Index
10/07 Verwaltungsgerichtshof;Norm
AsylG 2005 §3 Abs1;Beachte
Miterledigung (miterledigt bzw zur gemeinsamen Entscheidung verbunden):Ra 2018/19/0439 Ra 2018/19/0387Betreff
Der Verwaltungsgerichtshof hat durch den Vorsitzenden Senatspräsident Dr. Zens sowie die Hofräte Mag. Stickler und Dr. Faber als Richter, unter Mitwirkung des Schriftführers Mag. Friedwagner, über die Revisionen 1. der Y H, vertreten durch Mag.a Nadja Lorenz, Rechtsanwältin in 1070 Wien, Burggasse 116 (hg. protokolliert zu Ra 2018/19/0387), 2. der R H, vertreten durch Dr. Alexander Wanke, Rechtsanwalt in 1010 Wien, Ledererhof 2 (hg. protkolliert zu Ra 2018/19/0293), und 3. der namens der Y H, einschreitenden Dr. Christa Scheimpflug, Rechtsanwältin in 1030 Wien, Erdberger Lände 6/27 (hg. protokolliert zu Ra 2018/19/0439), gegen das Erkenntnis des Bundesverwaltungsgerichts vom 22. März 2018, W215 2119005-1/10E und W215 2160035-1/6E, betreffend Angelegenheiten nach dem AsylG 2005 (belangte Behörde vor dem Verwaltungsgericht: Bundesamt für Fremdenwesen und Asyl),
Spruch
I. zu Recht erkannt:
Das angefochtene Erkenntnis wird hinsichtlich der Erstrevisionswerberin wegen Rechtswidrigkeit infolge Verletzung von Verfahrensvorschriften und hinsichtlich der Zweitrevisionswerberin wegen Rechtswidrigkeit seines Inhaltes aufgehoben.

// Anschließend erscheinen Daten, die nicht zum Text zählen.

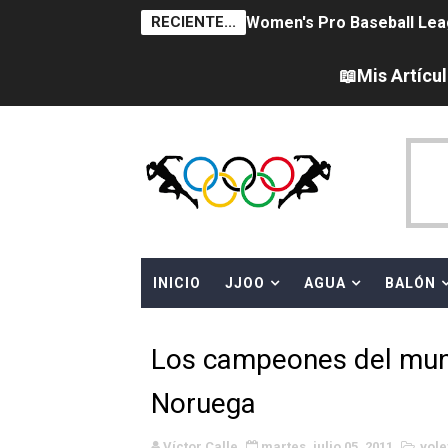
RECIENTE...
Women's Pro Baseball Lea
Campeonato de Europa en a
📖Mis Artícu
Campeonato de Europa de 
Campeonato de Europa de na
AEW - Adam Page con Brod
Canadá Open 2026
INICIO
JJOO
AGUA
BALÓN
Mundial de MotoGP 2026 -
Canadian Elite Basketball 
Los campeones del mund
Campeonato de Europa de h
Noruega
WWE NXT - Myles Borne y Ta
Víctor Calle
martes, julio 05, 2011
vole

Der Bund hat der Erstrevisionswerberin und der Zweitrevisionswerberin Aufwendungen in der Höhe von jeweils EUR 1.106,40 binnen zwei Wochen bei sonstiger Exekution zu ersetzen. II. den Beschluss gefasst:
Die zu Ra 2018/19/0439 protokollierte Revision wird zurückgewiesen.
Begründung
1 Die minderjährige Erstrevisionswerberin ist die Tochter der Zweitrevisionswerberin. Beide sind Staatsangehörige Somalias.

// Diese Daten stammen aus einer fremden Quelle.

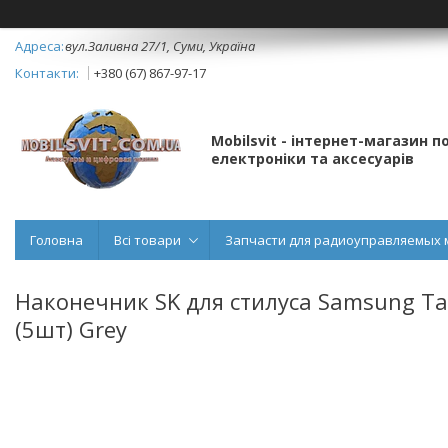
вул.Заливна 27/1, Суми, Україна
+380 (67) 867-97-17
Mobilsvit - інтернет-магазин 
електроніки та аксесуарів
Головна
Всі товари
Запчасти для радиоуправляемых 
Наконечник SK для стилуса Samsung Tab
(5шт) Grey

2 Die Zweitrevisionswerberin stellte am 21. April 2015 einen Antrag auf internationalen Schutz. Das Bundesamt für Fremdenwesen und Asyl wies diesen Antrag mit Bescheid vom 3. Dezember 2015 hinsichtlich der Zuerkennung des Status der Asylberechtigten ab, erkannte ihr jedoch den Status der subsidiär Schutzberechtigten zu und erteilte ihr eine befristete Aufenthaltsberechtigung. Gegen die Nichtzuerkennung des Status der Asylberechtigten erhob die Zweitrevisionswerberin Beschwerde an das Bundesverwaltungsgericht.

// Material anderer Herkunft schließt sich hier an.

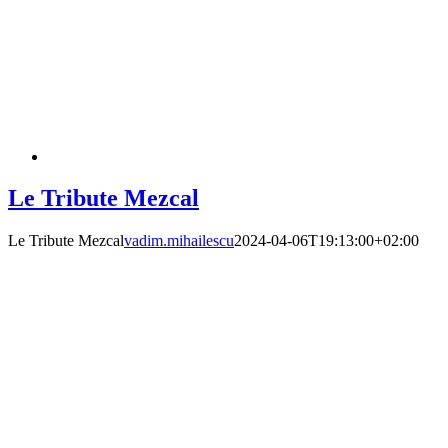
Le Tribute Mezcal
Le Tribute Mezcal
vadim.mihailescu
2024-04-06T19:13:00+02:00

3 Die am 3. März 2017 in Österreich geborene Erstrevisionswerberin stellte - vertreten durch ihre Mutter - am 14. März 2017 einen Antrag auf internationalen Schutz. Darin führte sie aus, keine eigenen Asylgründe bzw. Rückkehrbefürchtungen zu haben; der Antrag beziehe sich ausschließlich auf die Fluchtgründe der Eltern. Das Bundesamt für Fremdenwesen und Asyl wies diesen Antrag mit Bescheid vom 30. März 2017 hinsichtlich der Zuerkennung des Status der Asylberechtigten ab, erkannte ihr jedoch den Status der subsidiär Schutzberechtigten zu und erteilte ihr eine befristete Aufenthaltsberechtigung.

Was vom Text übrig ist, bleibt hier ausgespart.